Even more revealing is the choice of examples the document offers to illustrate Canada’s involvement in “peace and security” operations. It speaks of the “combat operations” in Afghanistan; the training of soldiers loyal to Ukraine’s ultra-nationalist, pro-western government to fight pro-Russian separatist rebels; the CAF’s deployment to train Kurdish Peshmerga fighters in Iraq; and Canada’s involvement in the UN mission in Haiti.
All of these missions have been aimed at strengthening the hegemony of US imperialism, which the Canadian bourgeoisie views as vital to advancing its own global interests. In Afghanistan, the CAF waged a brutal counterinsurgency war against the Afghan population, while in Iraq it is backing Kurdish forces who have been accused of atrocities and who aim to ethnically partition the country. In Ukraine and Haiti, Canadian forces openly collaborated with far-right and outright fascist forces, most notably in Ottawa’s outspoken support for the 2014 coup in Kiev.

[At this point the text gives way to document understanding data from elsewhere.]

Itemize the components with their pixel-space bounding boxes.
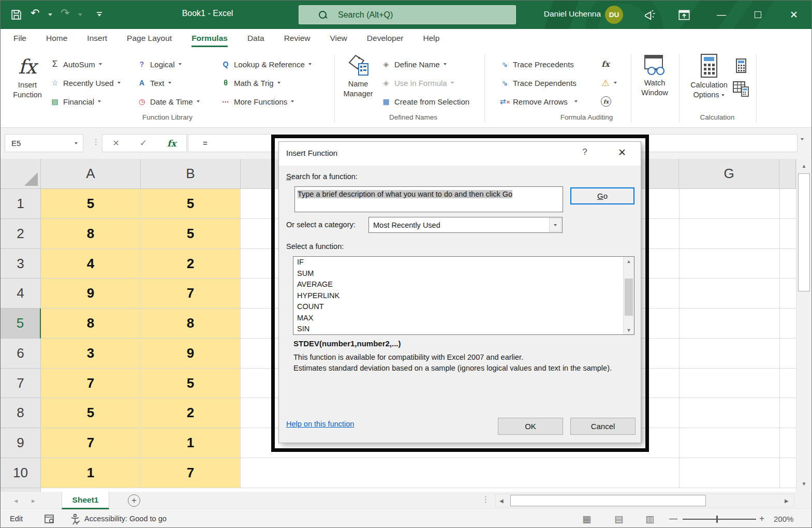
remove-arrows-button[interactable]: ⇄✕ Remove Arrows xyxy=(500,94,578,109)
go-button[interactable]: Go xyxy=(570,187,634,204)
cell-B3[interactable]: 2 xyxy=(141,249,241,278)
horizontal-scrollbar-thumb[interactable] xyxy=(510,495,706,506)
cell-A6[interactable]: 3 xyxy=(41,339,141,368)
row-header-11-partial[interactable] xyxy=(1,488,41,492)
cell-A4[interactable]: 9 xyxy=(41,278,141,308)
category-dropdown[interactable]: Most Recently Used xyxy=(368,217,563,233)
cell-B7[interactable]: 5 xyxy=(141,369,241,398)
cell-B10[interactable]: 7 xyxy=(141,458,241,488)
cell-B5[interactable]: 8 xyxy=(141,309,241,338)
function-list-scrollbar[interactable]: ▲ ▼ xyxy=(623,257,634,334)
insert-function-fx-icon[interactable]: fx xyxy=(167,138,176,149)
coming-soon-icon[interactable] xyxy=(642,8,657,22)
math-trig-button[interactable]: θ Math & Trig xyxy=(221,75,280,91)
name-box[interactable]: E5 xyxy=(5,134,83,152)
help-on-function-link[interactable]: Help on this function xyxy=(286,420,354,428)
row-header-7[interactable]: 7 xyxy=(1,369,41,398)
cell-B2[interactable]: 5 xyxy=(141,219,241,248)
ribbon-display-options-icon[interactable] xyxy=(677,8,691,22)
horizontal-scrollbar[interactable]: ◀ ▶ xyxy=(495,494,794,507)
normal-view-icon[interactable]: ▦ xyxy=(582,514,591,525)
undo-dropdown-icon[interactable] xyxy=(48,13,52,16)
category-dropdown-chevron[interactable] xyxy=(549,218,562,232)
row-header-1[interactable]: 1 xyxy=(1,189,41,219)
tab-developer[interactable]: Developer xyxy=(357,29,414,51)
trace-precedents-button[interactable]: ⇘ Trace Precedents xyxy=(500,56,574,72)
cell-A2[interactable]: 8 xyxy=(41,219,141,248)
enter-formula-icon[interactable]: ✓ xyxy=(140,138,147,149)
new-sheet-button[interactable]: + xyxy=(128,494,140,507)
insert-function-button[interactable]: fx Insert Function xyxy=(7,53,48,110)
row-header-6[interactable]: 6 xyxy=(1,339,41,369)
ok-button[interactable]: OK xyxy=(498,418,563,435)
sheet-nav-right-icon[interactable]: ▸ xyxy=(32,496,35,505)
error-checking-button[interactable]: ⚠ xyxy=(601,75,617,91)
column-header-partial[interactable] xyxy=(779,159,796,189)
maximize-button[interactable] xyxy=(746,1,770,29)
tab-insert[interactable]: Insert xyxy=(77,29,117,51)
select-all-corner[interactable] xyxy=(1,159,41,189)
save-icon[interactable] xyxy=(10,8,23,21)
function-item-max[interactable]: MAX xyxy=(293,313,634,324)
show-formulas-button[interactable]: fx xyxy=(601,56,610,72)
calculation-options-button[interactable]: Calculation Options xyxy=(687,53,731,110)
row-header-4[interactable]: 4 xyxy=(1,278,41,309)
cell-A10[interactable]: 1 xyxy=(41,458,141,488)
define-name-button[interactable]: ◈ Define Name xyxy=(381,56,447,72)
cell-A8[interactable]: 5 xyxy=(41,398,141,428)
function-item-count[interactable]: COUNT xyxy=(293,301,634,313)
vertical-scrollbar[interactable]: ▲ ▼ xyxy=(796,159,811,492)
avatar[interactable]: DU xyxy=(605,6,623,24)
search-bar[interactable]: Search (Alt+Q) xyxy=(299,5,516,24)
tab-help[interactable]: Help xyxy=(413,29,449,51)
create-from-selection-button[interactable]: ▦ Create from Selection xyxy=(381,94,469,109)
tab-file[interactable]: File xyxy=(4,29,36,51)
function-item-if[interactable]: IF xyxy=(293,257,634,268)
expand-formula-bar-icon[interactable] xyxy=(801,138,804,140)
dialog-close-icon[interactable]: ✕ xyxy=(613,146,631,161)
sheet-tab-sheet1[interactable]: Sheet1 xyxy=(62,492,109,509)
page-layout-view-icon[interactable]: ▤ xyxy=(614,514,623,525)
cell-A7[interactable]: 7 xyxy=(41,369,141,398)
row-header-10[interactable]: 10 xyxy=(1,458,41,488)
macro-record-icon[interactable] xyxy=(44,514,55,526)
close-button[interactable]: ✕ xyxy=(782,1,806,29)
autosum-button[interactable]: Σ AutoSum xyxy=(50,56,102,72)
column-header-b[interactable]: B xyxy=(141,159,241,189)
vertical-scrollbar-thumb[interactable] xyxy=(798,173,810,291)
zoom-in-icon[interactable]: + xyxy=(759,514,764,524)
cancel-formula-icon[interactable]: ✕ xyxy=(112,138,119,148)
tab-page-layout[interactable]: Page Layout xyxy=(117,29,182,51)
cancel-button[interactable]: Cancel xyxy=(570,418,636,435)
cell-A3[interactable]: 4 xyxy=(41,249,141,278)
function-item-sum[interactable]: SUM xyxy=(293,268,634,280)
name-box-dropdown-icon[interactable] xyxy=(75,142,78,144)
scroll-down-icon[interactable]: ▼ xyxy=(796,481,811,487)
user-name[interactable]: Daniel Uchenna xyxy=(524,9,601,19)
cell-A5[interactable]: 8 xyxy=(41,309,141,338)
trace-dependents-button[interactable]: ⇘ Trace Dependents xyxy=(500,75,577,91)
cell-B8[interactable]: 2 xyxy=(141,398,241,428)
undo-button[interactable]: ↶ xyxy=(31,7,40,19)
scroll-left-icon[interactable]: ◀ xyxy=(499,498,504,504)
calculate-now-button[interactable] xyxy=(734,58,748,76)
accessibility-icon[interactable] xyxy=(70,514,81,527)
recently-used-button[interactable]: ☆ Recently Used xyxy=(50,75,121,91)
column-header-g[interactable]: G xyxy=(679,159,779,189)
sheet-nav-left-icon[interactable]: ◂ xyxy=(14,496,18,505)
cell-B9[interactable]: 1 xyxy=(141,428,241,458)
tab-data[interactable]: Data xyxy=(238,29,274,51)
search-function-input[interactable]: Type a brief description of what you wan… xyxy=(294,186,563,212)
redo-button[interactable]: ↷ xyxy=(61,7,70,19)
cell-B6[interactable]: 9 xyxy=(141,339,241,368)
lookup-reference-button[interactable]: Q Lookup & Reference xyxy=(221,56,312,72)
row-header-8[interactable]: 8 xyxy=(1,398,41,428)
row-header-2[interactable]: 2 xyxy=(1,219,41,249)
formula-bar-drag-handle[interactable]: ⋮ xyxy=(92,137,100,146)
calculate-sheet-button[interactable] xyxy=(732,81,750,99)
zoom-slider-track[interactable] xyxy=(683,519,756,520)
row-header-3[interactable]: 3 xyxy=(1,249,41,278)
financial-button[interactable]: ▤ Financial xyxy=(50,94,101,109)
quick-access-toolbar-more-icon[interactable] xyxy=(97,12,102,17)
list-scroll-down-icon[interactable]: ▼ xyxy=(624,328,634,333)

Military spending and domestic deployment
The defence policy review document leaves no doubt about the need for increased financial resources to be devoted to the military to ensure it has the equipment necessary to carry out its expanded role. A section on defence spending notes that the CAF has been resourced with spending levels of 1 percent of GDP for the past decade, before mentioning the commitment made by NATO leaders in 2014 to move towards spending 2 percent of GDP on the military. The Liberals have already committed to increasing military spending by vowing to implement the previous Conservative government’s plan for an additional 1 percent rise in military spending each year for nine successive years beginning in 2017.
The investments will include the purchasing of new weapons systems. The document argues this should potentially include equipment to enable defensive and offensive operations to be carried out in cyberspace and to defend Canadian satellites.

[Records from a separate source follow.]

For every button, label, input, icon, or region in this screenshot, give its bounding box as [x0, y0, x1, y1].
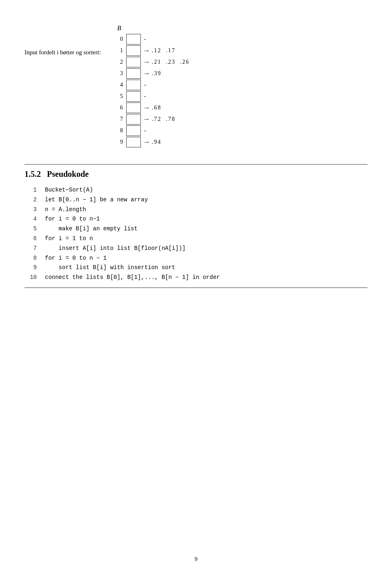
arrow-9: → — [144, 138, 149, 146]
value-8: - — [144, 127, 146, 134]
code-line-7: 7 insert A[i] into list B[floor(nA[i])] — [24, 244, 368, 254]
line-text-10: connect the lists B[0], B[1],..., B[n − … — [45, 273, 220, 283]
line-num-8: 8 — [24, 254, 37, 263]
index-6: 6 — [113, 105, 123, 111]
line-text-2: let B[0..n − 1] be a new array — [45, 195, 148, 205]
line-text-7: insert A[i] into list B[floor(nA[i])] — [45, 244, 185, 254]
cell-4 — [126, 80, 141, 90]
arrow-3: → — [144, 69, 149, 78]
index-8: 8 — [113, 127, 123, 134]
bucket-diagram: Input fordelt i bøtter og sortert: B 0 -… — [24, 25, 368, 148]
value-9: .94 — [152, 139, 162, 145]
value-3: .39 — [152, 70, 162, 77]
line-num-1: 1 — [24, 185, 37, 195]
code-line-4: 4 for i = 0 to n−1 — [24, 214, 368, 224]
bucket-row-9: 9 → .94 — [113, 136, 189, 148]
bucket-row-6: 6 → .68 — [113, 102, 189, 114]
diagram-label: Input fordelt i bøtter og sortert: — [24, 49, 101, 56]
section-number: 1.5.2 — [24, 169, 41, 178]
line-num-2: 2 — [24, 195, 37, 205]
bucket-header: B — [117, 25, 121, 32]
cell-8 — [126, 125, 141, 136]
value-7: .72 .78 — [152, 116, 176, 123]
section-title: Pseudokode — [47, 169, 89, 178]
arrow-2: → — [144, 58, 149, 66]
arrow-6: → — [144, 104, 149, 112]
line-num-7: 7 — [24, 244, 37, 254]
code-line-9: 9 sort list B[i] with insertion sort — [24, 263, 368, 273]
line-num-10: 10 — [24, 273, 37, 283]
line-num-5: 5 — [24, 224, 37, 234]
line-num-6: 6 — [24, 234, 37, 244]
line-text-8: for i = 0 to n − 1 — [45, 254, 107, 263]
bucket-row-5: 5 - — [113, 91, 189, 102]
index-0: 0 — [113, 36, 123, 42]
index-4: 4 — [113, 82, 123, 88]
bucket-row-0: 0 - — [113, 33, 189, 45]
value-5: - — [144, 93, 146, 100]
value-1: .12 .17 — [152, 47, 176, 54]
bucket-row-3: 3 → .39 — [113, 68, 189, 79]
value-0: - — [144, 36, 146, 42]
code-line-3: 3 n = A.length — [24, 205, 368, 215]
cell-6 — [126, 103, 141, 113]
cell-2 — [126, 57, 141, 67]
value-4: - — [144, 82, 146, 88]
line-text-3: n = A.length — [45, 205, 86, 215]
cell-1 — [126, 45, 141, 56]
index-1: 1 — [113, 47, 123, 54]
bucket-row-7: 7 → .72 .78 — [113, 114, 189, 125]
code-line-5: 5 make B[i] an empty list — [24, 224, 368, 234]
arrow-1: → — [144, 47, 149, 55]
cell-7 — [126, 114, 141, 125]
index-9: 9 — [113, 139, 123, 145]
index-2: 2 — [113, 59, 123, 65]
bucket-row-1: 1 → .12 .17 — [113, 45, 189, 56]
cell-3 — [126, 68, 141, 79]
index-3: 3 — [113, 70, 123, 77]
value-2: .21 .23 .26 — [152, 59, 190, 65]
section-heading: 1.5.2 Pseudokode — [24, 164, 368, 179]
cell-5 — [126, 91, 141, 102]
pseudocode-block: 1 Bucket−Sort(A) 2 let B[0..n − 1] be a … — [24, 185, 368, 288]
page-number: 9 — [195, 556, 198, 563]
line-num-3: 3 — [24, 205, 37, 215]
bucket-row-2: 2 → .21 .23 .26 — [113, 56, 189, 68]
code-line-1: 1 Bucket−Sort(A) — [24, 185, 368, 195]
code-line-2: 2 let B[0..n − 1] be a new array — [24, 195, 368, 205]
bucket-row-8: 8 - — [113, 125, 189, 136]
index-7: 7 — [113, 116, 123, 123]
line-text-9: sort list B[i] with insertion sort — [45, 263, 175, 273]
value-6: .68 — [152, 105, 162, 111]
page-content: Input fordelt i bøtter og sortert: B 0 -… — [24, 25, 368, 288]
arrow-7: → — [144, 115, 149, 123]
line-text-1: Bucket−Sort(A) — [45, 185, 93, 195]
line-num-4: 4 — [24, 214, 37, 224]
bucket-row-4: 4 - — [113, 79, 189, 91]
cell-9 — [126, 137, 141, 147]
index-5: 5 — [113, 93, 123, 100]
line-text-4: for i = 0 to n−1 — [45, 214, 100, 224]
bucket-table: B 0 - 1 → .12 .17 2 — [113, 25, 189, 148]
line-text-5: make B[i] an empty list — [45, 224, 138, 234]
bucket-rows: 0 - 1 → .12 .17 2 → .21 .23 .26 — [113, 33, 189, 148]
code-line-6: 6 for i = 1 to n — [24, 234, 368, 244]
line-text-6: for i = 1 to n — [45, 234, 93, 244]
cell-0 — [126, 34, 141, 45]
line-num-9: 9 — [24, 263, 37, 273]
code-line-10: 10 connect the lists B[0], B[1],..., B[n… — [24, 273, 368, 283]
code-line-8: 8 for i = 0 to n − 1 — [24, 254, 368, 263]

Chief of the defence staff, General Jonathan Vance, is an outspoken advocate of the purchasing of drones, and he has made no secret of the fact that he believes they should be armed. The consultation document explicitly refers to this issue as being a critical matter for debate during the review.
The procurement process to replace the air force’s fleet of CF-18 fighter jets is under way, and major purchases of sea rescue aircraft, naval destroyers and helicopters are in the works. A strong domestic armaments industry, the paper writes, enables Canada to retain an “agile and combat capable force.”
The increased resources to be made available to the CAF are not only intended for use abroad. The document outlines proposals for expanded armed forces’ deployments within Canada, to assert territorial claims in the Arctic, provide disaster relief, and collaborate with law enforcement in “counter-terrorism” activities. This last point is significant, since the definition of “terrorism” in Canadian law is so broad that political opposition and protest groups can fall under its scope.
The review consultation document ends by emphasizing the scale of operations the ruling elite envisages for the military when it states, “The CAF remain focused on defending Canada and North America and contributing to a wide spectrum of operations globally. However, the security environment has shifted and the time is right to reflect on the CAF’s role domestically, on the continent, and globally, as well as on how the CAF should be resourced and equipped.”